> _EXTRACTED MATERIAL_

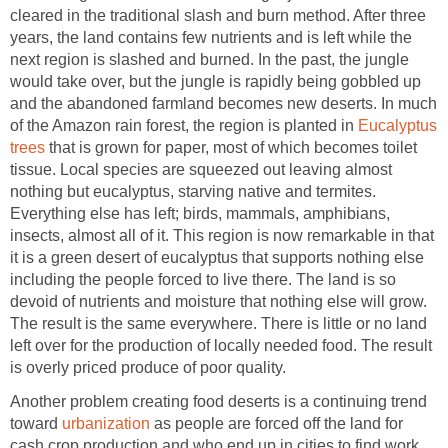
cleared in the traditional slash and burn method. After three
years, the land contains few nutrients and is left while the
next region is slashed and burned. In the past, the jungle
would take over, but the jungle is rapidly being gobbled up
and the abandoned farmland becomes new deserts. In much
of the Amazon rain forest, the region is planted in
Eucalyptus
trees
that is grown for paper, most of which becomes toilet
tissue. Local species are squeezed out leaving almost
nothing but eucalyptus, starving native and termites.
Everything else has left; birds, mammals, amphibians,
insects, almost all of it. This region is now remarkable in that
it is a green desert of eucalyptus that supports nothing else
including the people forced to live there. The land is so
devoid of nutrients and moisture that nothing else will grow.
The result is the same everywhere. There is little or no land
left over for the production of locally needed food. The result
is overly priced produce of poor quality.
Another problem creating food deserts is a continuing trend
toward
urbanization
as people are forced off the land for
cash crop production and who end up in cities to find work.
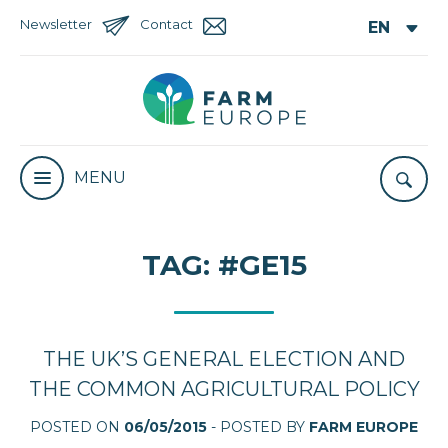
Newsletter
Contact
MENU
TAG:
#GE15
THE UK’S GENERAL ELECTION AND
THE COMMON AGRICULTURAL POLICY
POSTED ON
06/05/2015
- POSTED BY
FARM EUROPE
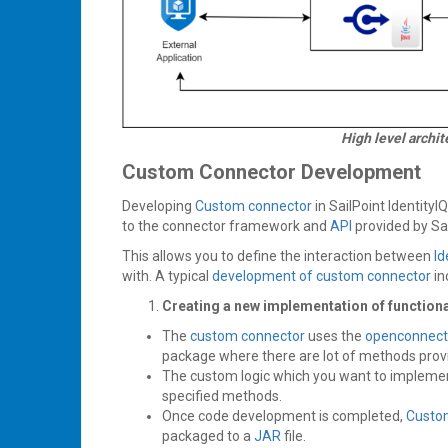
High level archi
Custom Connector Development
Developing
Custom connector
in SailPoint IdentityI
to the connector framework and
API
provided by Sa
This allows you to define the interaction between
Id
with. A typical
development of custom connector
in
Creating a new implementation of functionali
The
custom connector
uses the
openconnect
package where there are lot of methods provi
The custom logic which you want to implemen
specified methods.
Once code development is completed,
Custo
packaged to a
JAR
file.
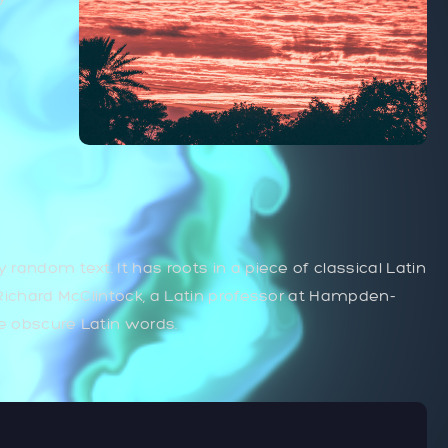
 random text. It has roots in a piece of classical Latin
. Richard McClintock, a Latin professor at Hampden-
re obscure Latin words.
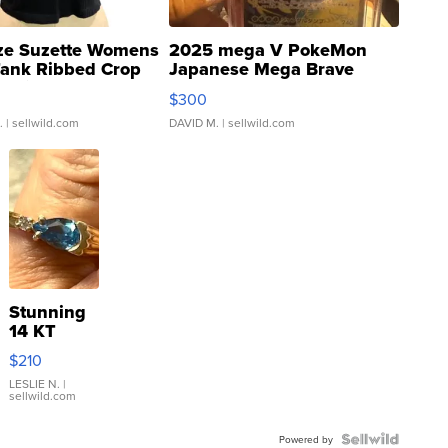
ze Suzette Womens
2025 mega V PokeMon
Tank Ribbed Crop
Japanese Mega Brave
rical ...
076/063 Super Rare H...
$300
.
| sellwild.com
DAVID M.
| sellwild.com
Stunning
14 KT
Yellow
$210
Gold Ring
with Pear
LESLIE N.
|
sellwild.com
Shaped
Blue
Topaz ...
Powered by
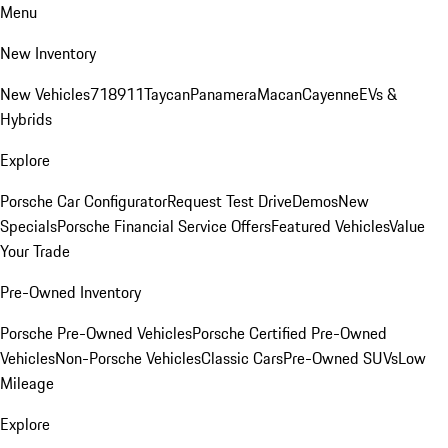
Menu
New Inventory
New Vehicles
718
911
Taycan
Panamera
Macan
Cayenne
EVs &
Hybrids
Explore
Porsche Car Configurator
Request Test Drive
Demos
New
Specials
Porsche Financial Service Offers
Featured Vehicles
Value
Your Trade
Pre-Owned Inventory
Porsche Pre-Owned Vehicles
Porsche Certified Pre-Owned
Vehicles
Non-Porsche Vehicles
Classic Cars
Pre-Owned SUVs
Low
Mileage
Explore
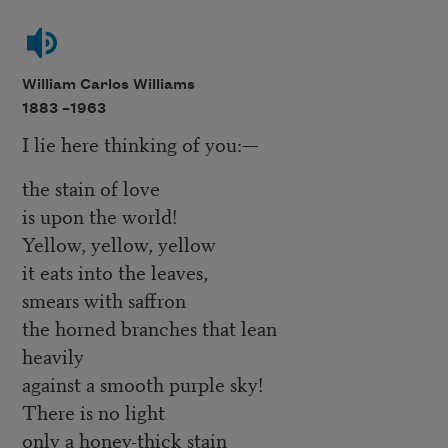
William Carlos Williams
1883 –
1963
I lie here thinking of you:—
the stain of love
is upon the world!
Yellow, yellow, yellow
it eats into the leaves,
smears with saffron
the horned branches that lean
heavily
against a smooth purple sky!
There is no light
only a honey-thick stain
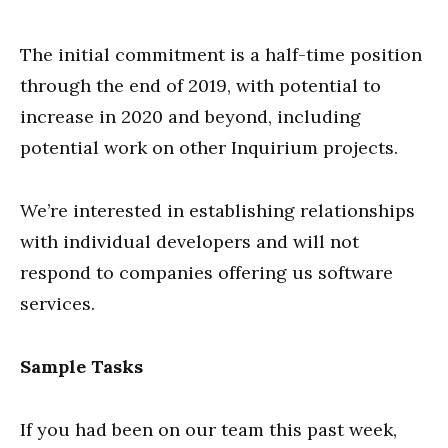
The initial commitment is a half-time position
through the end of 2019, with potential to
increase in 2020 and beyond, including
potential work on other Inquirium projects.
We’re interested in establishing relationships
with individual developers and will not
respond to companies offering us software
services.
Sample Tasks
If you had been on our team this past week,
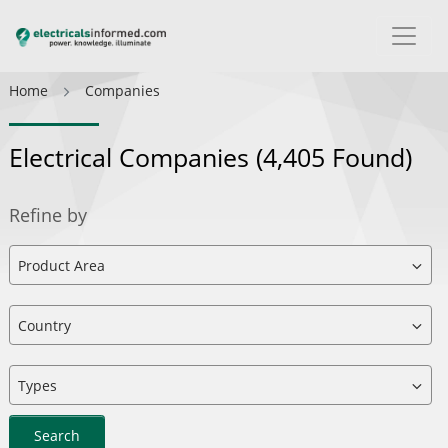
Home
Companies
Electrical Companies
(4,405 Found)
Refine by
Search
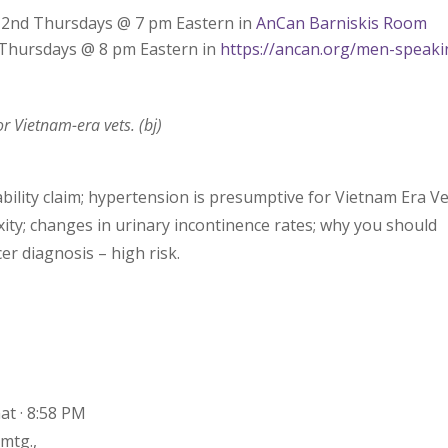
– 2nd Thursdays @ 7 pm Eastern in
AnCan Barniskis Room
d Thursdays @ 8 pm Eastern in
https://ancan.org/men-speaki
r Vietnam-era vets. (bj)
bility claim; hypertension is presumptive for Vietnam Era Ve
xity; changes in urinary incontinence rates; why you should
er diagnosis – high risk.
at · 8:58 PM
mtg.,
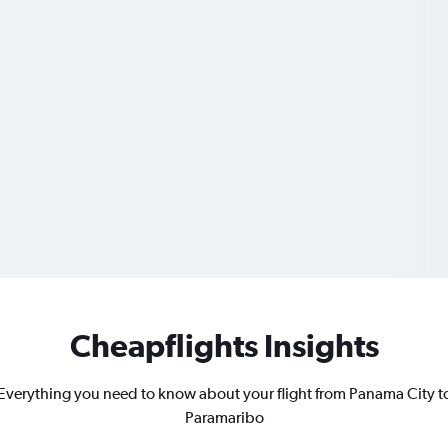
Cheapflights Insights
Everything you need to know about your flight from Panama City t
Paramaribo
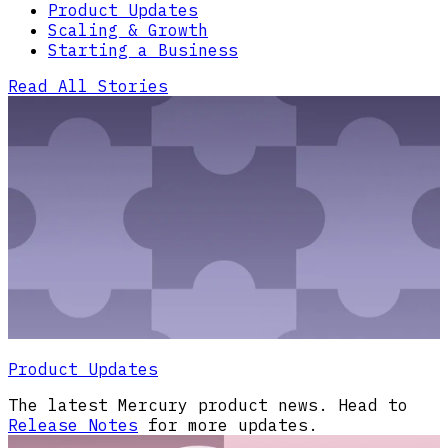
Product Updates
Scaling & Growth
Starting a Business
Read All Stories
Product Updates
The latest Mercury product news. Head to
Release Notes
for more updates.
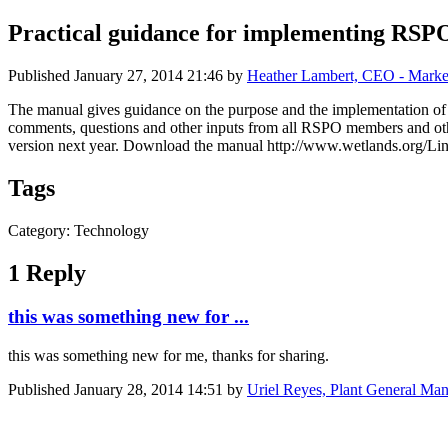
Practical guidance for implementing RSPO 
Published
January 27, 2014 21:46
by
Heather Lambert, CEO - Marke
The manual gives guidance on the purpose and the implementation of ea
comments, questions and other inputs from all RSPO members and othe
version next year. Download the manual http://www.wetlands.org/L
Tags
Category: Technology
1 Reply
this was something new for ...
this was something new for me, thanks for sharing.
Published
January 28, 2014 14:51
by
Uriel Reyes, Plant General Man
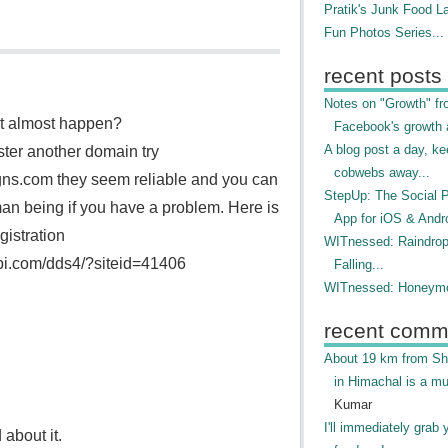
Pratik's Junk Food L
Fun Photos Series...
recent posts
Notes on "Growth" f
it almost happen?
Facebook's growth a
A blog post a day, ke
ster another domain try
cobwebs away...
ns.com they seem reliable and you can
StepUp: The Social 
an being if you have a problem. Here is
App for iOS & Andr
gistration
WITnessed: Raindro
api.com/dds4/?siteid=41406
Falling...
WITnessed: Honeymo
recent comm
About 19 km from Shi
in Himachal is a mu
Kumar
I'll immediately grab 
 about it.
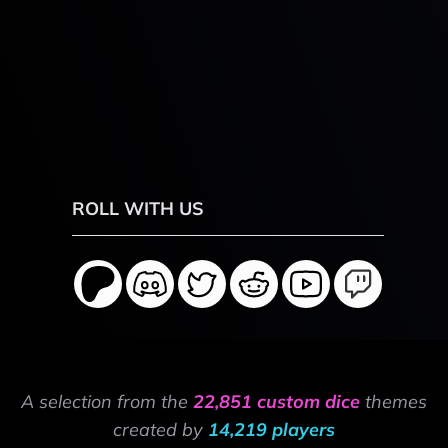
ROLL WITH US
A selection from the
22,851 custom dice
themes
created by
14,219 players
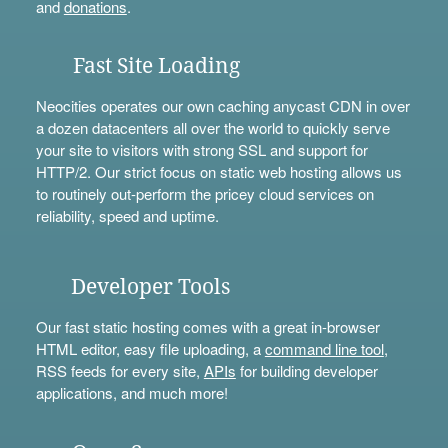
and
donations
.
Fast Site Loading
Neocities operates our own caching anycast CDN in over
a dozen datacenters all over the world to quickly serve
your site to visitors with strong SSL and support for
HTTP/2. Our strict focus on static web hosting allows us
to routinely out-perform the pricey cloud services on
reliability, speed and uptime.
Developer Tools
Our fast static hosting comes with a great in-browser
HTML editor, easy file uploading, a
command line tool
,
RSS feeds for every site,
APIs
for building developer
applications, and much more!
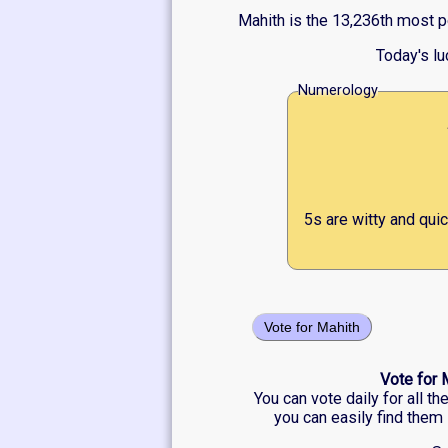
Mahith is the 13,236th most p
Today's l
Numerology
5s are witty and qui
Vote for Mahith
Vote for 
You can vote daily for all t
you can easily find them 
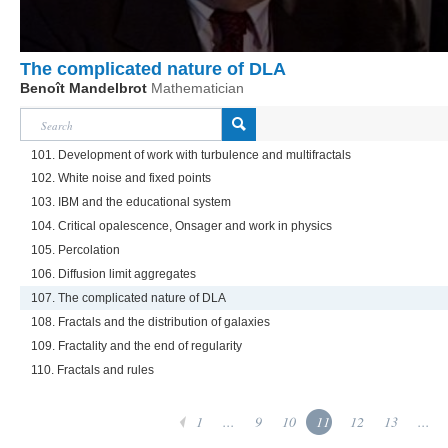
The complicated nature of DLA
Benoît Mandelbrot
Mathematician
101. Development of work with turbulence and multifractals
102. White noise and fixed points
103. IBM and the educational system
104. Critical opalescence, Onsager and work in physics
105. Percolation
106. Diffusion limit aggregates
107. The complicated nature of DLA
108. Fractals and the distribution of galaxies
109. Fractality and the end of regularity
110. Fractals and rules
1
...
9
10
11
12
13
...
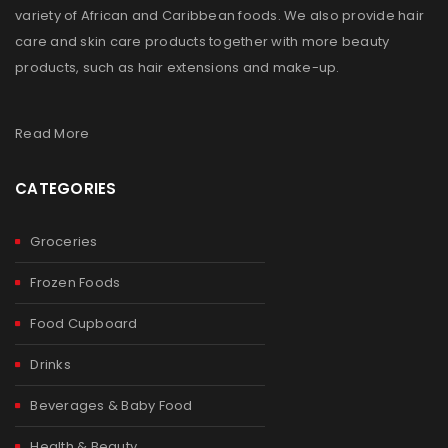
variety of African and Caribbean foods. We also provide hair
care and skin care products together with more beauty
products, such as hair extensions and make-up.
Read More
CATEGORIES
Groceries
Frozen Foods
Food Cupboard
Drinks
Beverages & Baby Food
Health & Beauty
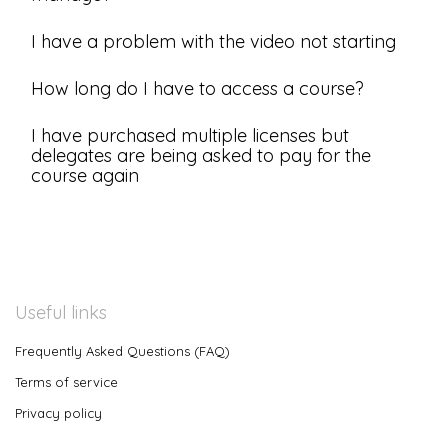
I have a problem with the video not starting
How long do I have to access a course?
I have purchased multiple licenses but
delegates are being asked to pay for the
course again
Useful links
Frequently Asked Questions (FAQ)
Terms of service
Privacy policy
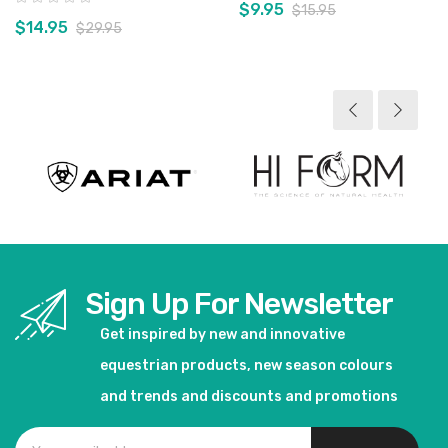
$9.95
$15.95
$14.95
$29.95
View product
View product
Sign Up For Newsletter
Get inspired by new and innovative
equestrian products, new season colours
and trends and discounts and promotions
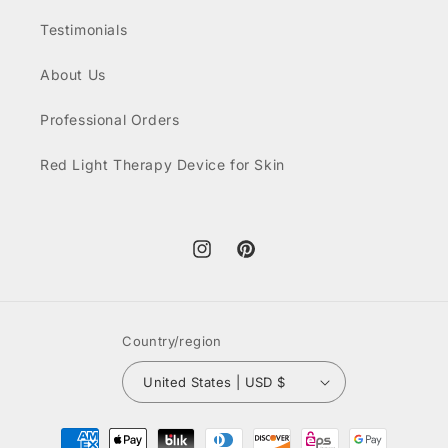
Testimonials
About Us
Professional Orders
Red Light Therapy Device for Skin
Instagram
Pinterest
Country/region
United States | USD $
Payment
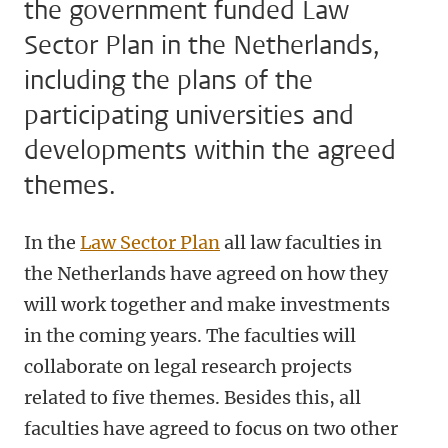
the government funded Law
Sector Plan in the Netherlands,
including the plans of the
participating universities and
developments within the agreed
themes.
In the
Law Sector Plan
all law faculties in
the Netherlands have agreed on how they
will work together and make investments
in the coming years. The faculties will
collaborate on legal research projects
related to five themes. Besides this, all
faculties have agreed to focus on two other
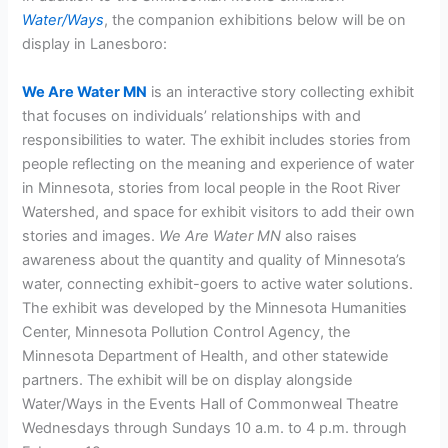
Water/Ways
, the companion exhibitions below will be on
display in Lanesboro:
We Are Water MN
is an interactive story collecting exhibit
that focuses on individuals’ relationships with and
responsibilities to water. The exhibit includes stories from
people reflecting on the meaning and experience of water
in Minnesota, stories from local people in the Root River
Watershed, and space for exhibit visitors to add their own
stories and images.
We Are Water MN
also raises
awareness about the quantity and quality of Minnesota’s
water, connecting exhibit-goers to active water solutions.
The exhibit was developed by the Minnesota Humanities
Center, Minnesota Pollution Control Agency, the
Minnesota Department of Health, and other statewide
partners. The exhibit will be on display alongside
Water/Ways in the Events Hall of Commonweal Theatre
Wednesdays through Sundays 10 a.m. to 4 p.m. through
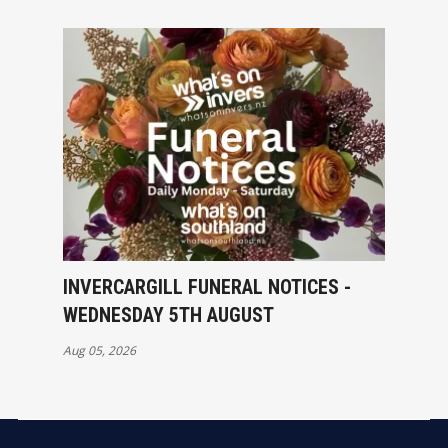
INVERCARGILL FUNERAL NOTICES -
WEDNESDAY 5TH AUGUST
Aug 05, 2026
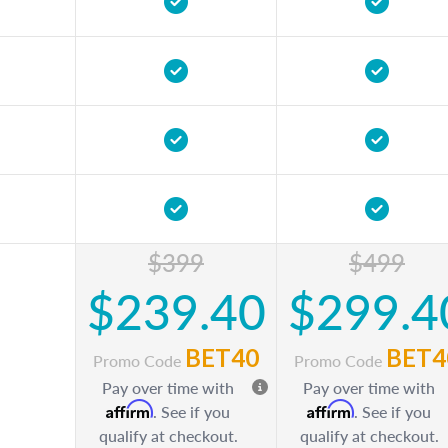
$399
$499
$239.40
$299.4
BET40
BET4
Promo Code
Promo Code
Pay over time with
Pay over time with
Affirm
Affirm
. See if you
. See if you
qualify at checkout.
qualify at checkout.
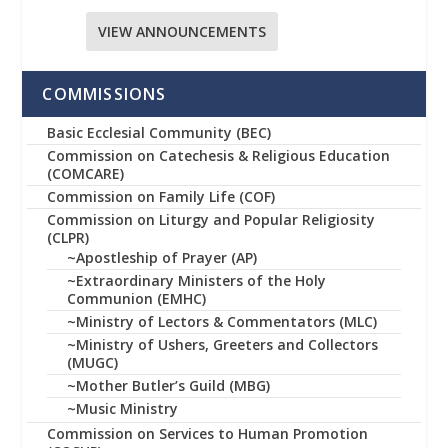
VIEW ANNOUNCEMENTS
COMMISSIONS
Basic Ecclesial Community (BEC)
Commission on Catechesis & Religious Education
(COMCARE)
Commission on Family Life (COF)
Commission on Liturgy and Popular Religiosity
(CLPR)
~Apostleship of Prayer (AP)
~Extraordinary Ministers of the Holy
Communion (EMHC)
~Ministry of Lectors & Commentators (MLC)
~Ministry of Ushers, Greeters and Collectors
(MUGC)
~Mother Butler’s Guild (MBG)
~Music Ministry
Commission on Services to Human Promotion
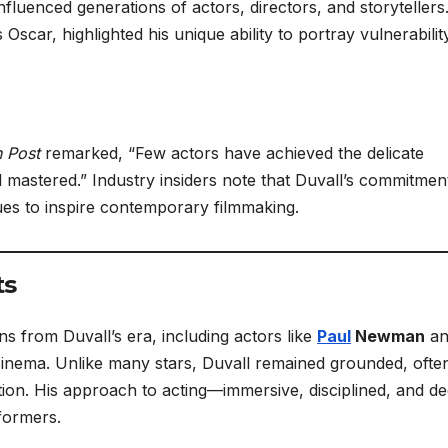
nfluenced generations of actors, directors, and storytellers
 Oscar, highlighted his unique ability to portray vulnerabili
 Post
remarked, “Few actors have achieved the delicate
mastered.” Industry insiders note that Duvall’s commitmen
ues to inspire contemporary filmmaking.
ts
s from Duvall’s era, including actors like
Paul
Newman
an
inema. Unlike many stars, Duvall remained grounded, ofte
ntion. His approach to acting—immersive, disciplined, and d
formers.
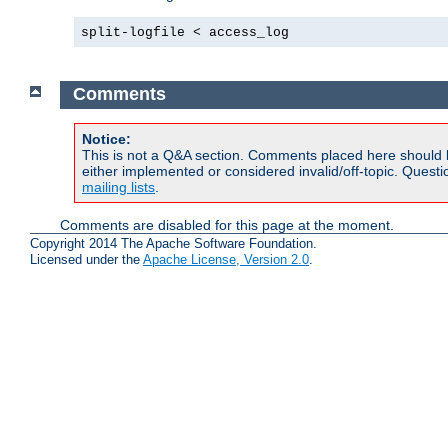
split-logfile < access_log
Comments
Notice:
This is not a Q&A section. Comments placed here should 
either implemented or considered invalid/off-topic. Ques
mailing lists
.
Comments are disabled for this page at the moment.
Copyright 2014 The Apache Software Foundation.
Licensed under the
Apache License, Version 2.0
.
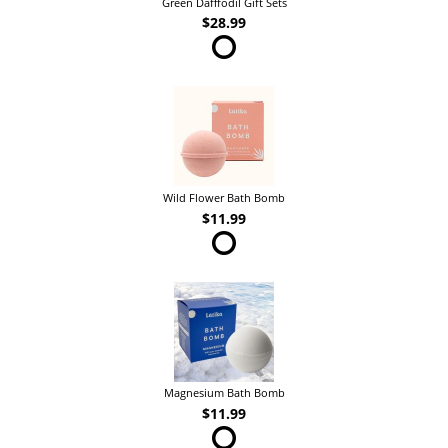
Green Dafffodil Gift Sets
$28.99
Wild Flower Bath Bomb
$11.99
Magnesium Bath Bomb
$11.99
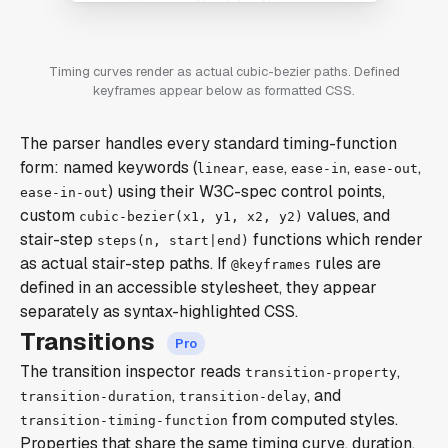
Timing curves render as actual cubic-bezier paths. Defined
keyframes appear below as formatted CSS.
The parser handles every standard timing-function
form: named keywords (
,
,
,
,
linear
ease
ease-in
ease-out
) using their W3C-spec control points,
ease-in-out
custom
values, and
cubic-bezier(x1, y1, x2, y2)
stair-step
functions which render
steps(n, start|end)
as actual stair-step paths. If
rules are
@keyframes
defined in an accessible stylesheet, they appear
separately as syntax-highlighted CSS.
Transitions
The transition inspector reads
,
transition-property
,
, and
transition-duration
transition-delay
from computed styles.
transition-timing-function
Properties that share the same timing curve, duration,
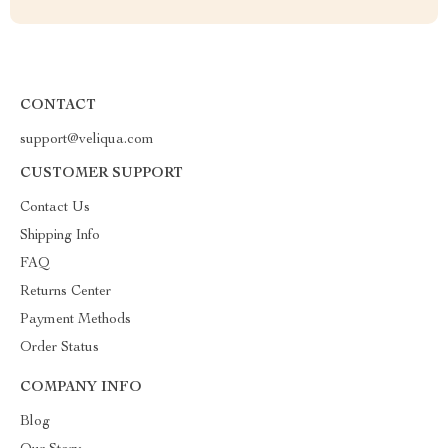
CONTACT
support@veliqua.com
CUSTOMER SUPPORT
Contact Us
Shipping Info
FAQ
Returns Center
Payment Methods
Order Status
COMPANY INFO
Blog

> _DESCRIPTION OF THE TASK_
Within the listing above, write out the stretch from the line with "equestrian products, new season colours" through the line with "stories and images." exactly. Any pictures are to be left out.

> _RESULT OF THE EXERCISE_
equestrian products, new season colours
and trends and discounts and promotions
Testimonials
About Us
Professional Orders
Red Light Therapy Device for Skin
Instagram
Pinterest
Country/region
United States | USD $
Payment
the government funded Law
Sector Plan in the Netherlands,
including the plans of the
participating universities and
developments within the agreed
themes.
In the
Law Sector Plan
all law faculties in
the Netherlands have agreed on how they
will work together and make investments
in the coming years. The faculties will
collaborate on legal research projects
related to five themes. Besides this, all
faculties have agreed to focus on two other
Water/Ways
, the companion exhibitions below will be on
display in Lanesboro:
We Are Water MN
is an interactive story collecting exhibit
that focuses on individuals’ relationships with and
responsibilities to water. The exhibit includes stories from
people reflecting on the meaning and experience of water
in Minnesota, stories from local people in the Root River
Watershed, and space for exhibit visitors to add their own
stories and images.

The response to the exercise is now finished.